Categorieën: Migratie en integratie, Recht

Bron: Ministerie van Justitie

Bijlagen:

|Postadres: Postbus 20301, 2500 EH Den Haag

Aan de Voorzitter van de Tweede Kamer
der Staten-Generaal
Postbus 20018
2500 EA DEN HAAG |Bezoekadres
Schedeldoekshaven 100
2511 EX Den Haag
Telefoon (070) 3 70 79 11
Fax (070) 3 70 79 72
www.justitie.nl | |
|Onderdeel         |Directie Vreemdelingenbeleid          |                |
|Datum             |27 maart 2007                         |                |
|Ons kenmerk       |5476512/07/DVB                        |                |
|Uw kenmerk        |2060709920                            |                |
|Onderwerp         |Beantwoording vragen van het lid De   |                |
|                  |Wit (SP) over dreigende uitzetting van|                |
|                  |een jongen naar Congo (ingezonden 20  |                |
|                  |maart 2007)                           |                |
|                  |                                      |                |
|                  |                                      |                |
|                  |                                      |                |
|                  |                                      |                |
|                  |                                      |                |
Hierbij bied ik u de beantwoording aan van de schriftelijke vragen van het lid De Wit (SP) over de dreigende uitzetting van een jongen naar Congo.

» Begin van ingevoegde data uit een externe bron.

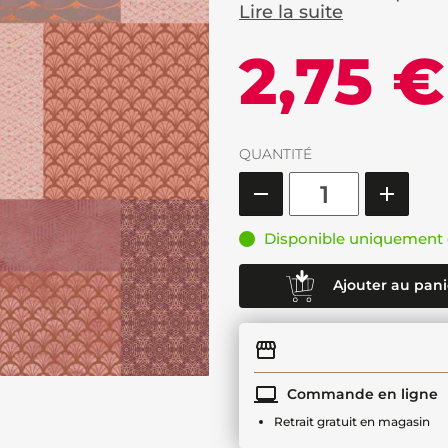
Lire la suite
2,75 €
QUANTITÉ
Disponible uniquement 
Ajouter au pani
Commande en ligne
Retrait gratuit en magasin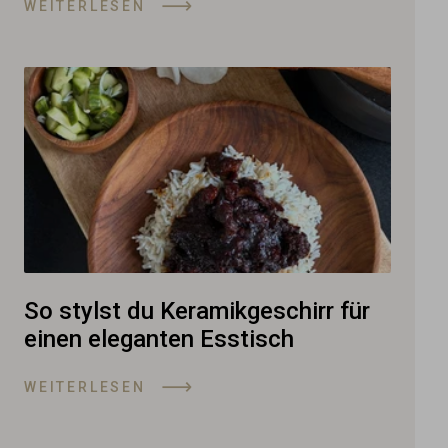
WEITERLESEN
So stylst du Keramikgeschirr für
einen eleganten Esstisch
WEITERLESEN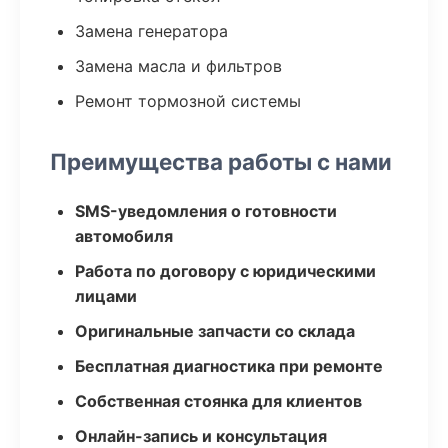
Замена генератора
Замена масла и фильтров
Ремонт тормозной системы
Преимущества работы с нами
SMS-уведомления о готовности
автомобиля
Работа по договору с юридическими
лицами
Оригинальные запчасти со склада
Бесплатная диагностика при ремонте
Собственная стоянка для клиентов
Онлайн-запись и консультация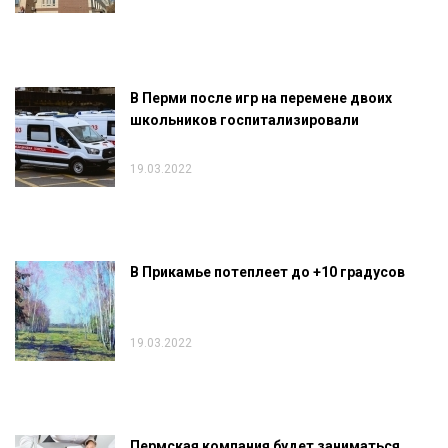
В Перми после игр на перемене двоих
школьников госпитализировали
19.03.2022
В Прикамье потеплеет до +10 градусов
19.03.2022
Пермская компания будет заниматься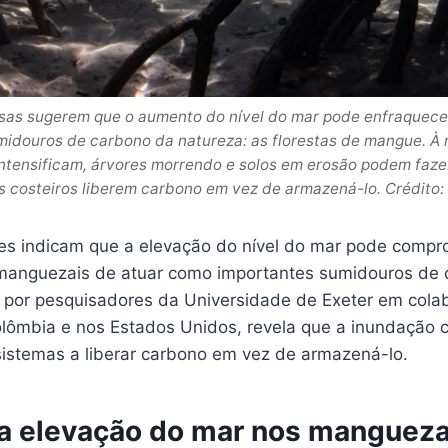
sas sugerem que o aumento do nível do mar pode enfraquece
idouros de carbono da natureza: as florestas de mangue. À
ntensificam, árvores morrendo e solos em erosão podem faz
 costeiros liberem carbono em vez de armazená-lo. Crédito:
es indicam que a elevação do nível do mar pode compr
manguezais de atuar como importantes sumidouros de 
o por pesquisadores da Universidade de Exeter em col
Colômbia e nos Estados Unidos, revela que a inundação 
sistemas a liberar carbono em vez de armazená-lo.
a elevação do mar nos mangueza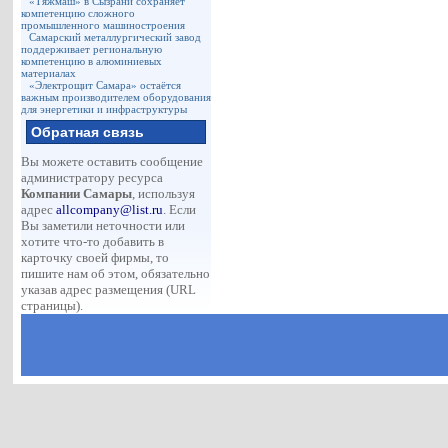
«Тяжмаш» в Сызрани сохраняет
компетенцию сложного
промышленного машиностроения
Самарский металлургический завод
поддерживает региональную
компетенцию в алюминиевых
материалах
«Электрощит Самара» остаётся
важным производителем оборудования
для энергетики и инфраструктуры
Обратная связь
Вы можете оставить сообщение
администратору ресурса
Компании Самары
, используя
адрес
allcompany@list.ru
. Если
Вы заметили неточности или
хотите что-то добавить в
карточку своей фирмы, то
пишите нам об этом, обязательно
указав адрес размещения (URL
страницы).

De Staatssecretaris van Justitie,

Antwoorden van de Staatssecretaris van Justitie op de vragen van het lid De Wit (SP) over de dreigende uitzetting van een jongen naar Congo. (2060709920)

Vraag 1:
Kent u de zaak van de 17-jarige jongen uit Klundert? Klopt het bericht dat deze jongen dreigt te worden uitgezet naar Congo?

Vraag 2:
Deelt u de mening dat het van een bijzondere hardheid zou getuigen indien deze minderjarige, die al zes jaar in onzekerheid zit, zal worden gescheiden van zijn moeder? Deelt u eveneens de mening dat het niet proportioneel is te beslissen dat het enkele ontbreken van de machtiging tot voorlopig verblijf leidt tot het vertrek van deze jongen uit Nederland?

Vraag 4:
Bent u van plan uw discretionaire bevoegdheid aan te wenden te bewerkstelligen dat deze jongen niet zal worden uitgezet? Zo neen, waarom niet?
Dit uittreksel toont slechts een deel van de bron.